第4話 

「工場長?帰ったんじゃなかったんですか?」


「会社に忘れ物してな、俺明日休みだから取りに来たんだよ」


この上司、人に仕事押し付けるくせに明日休み取ってやがる。

ますますイライラしてきた。


「何ボーッとしてんだよ。早く戻れ!」


「あっ、はい。すみません!」

「今戻りまーす!」


とはいえ、上司は上司。

部下は逆らってはいけない。

残業頑張るか…


―――――――――――――――――――――


「やっと終わった…」

「マジで疲れた…」


2時間後、俺たちは疲労困憊。

他の社員もかなり辛そうな顔をしている。


そんな中、あの男は…


「おう、お前ら!今日のノルマよく頑張ったな!」

今日のノルマ達成だ。

ようやく帰れる…


「てなわけで、本来なら明日俺がやるノルマ分もお前らやっといてくれ」


は?


「いや、ちょっと待ってください!」

「なんだ、ウルス。
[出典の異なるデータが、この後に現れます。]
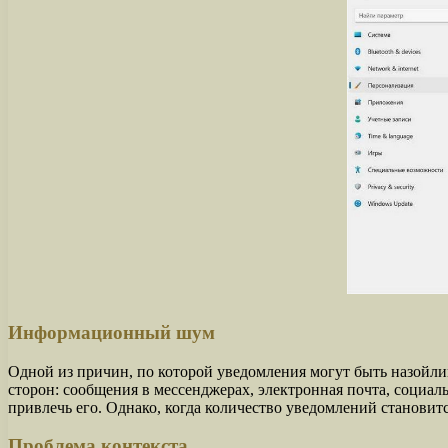
Информационный шум
Одной из причин, по которой уведомления могут быть назойл
сторон: сообщения в мессенджерах, электронная почта, социал
привлечь его. Однако, когда количество уведомлений станови
Проблема контекста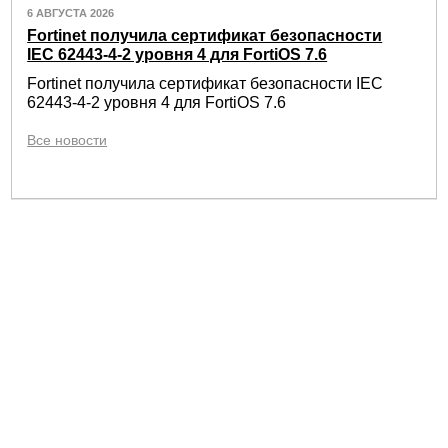
6 АВГУСТА 2026
Fortinet получила сертификат безопасности
IEC 62443-4-2 уровня 4 для FortiOS 7.6
Fortinet получила сертификат безопасности IEC
62443-4-2 уровня 4 для FortiOS 7.6
Все новости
文句あんのか?」


「流石に今日は無理でしょ!」

「なんでだよ?」


「なんでって…」

「ほら、文句言わずにやる!」


なんだよコイツ。

もう我慢の限界だ!


「あの、工場長」

「なんだよ、今度はリエスか?」


「前から思ってましたけど工場長、経験が浅い俺らにこの仕事量は流石におかしいです」

「なんだと?俺はお前らに経験を積ませたいだけなんだが?」


「自分の仕事押し付けてまで?」

「おい、リエス。お前いい加減にしろよ。俺を誰だと思ってんだ?」


工場長が俺の胸ぐらを掴んできた。

まさか、殴る気か!?



すると、その時―――


ドォォォォン!


外からすごい音が鳴り響いた。

慌てて、外を確認する。

そこには―――


20メートルはあるであろう巨体に、黒い狼のような見た目、体に貼り付けてあるような装甲、肩に背負った大砲。


間違いない、機構魔獣だ。

しかもコイツは知っている。


聞いた話によると、かつて東アジアに大規模な被害をもたらした機構魔獣〈フェンリル〉だ。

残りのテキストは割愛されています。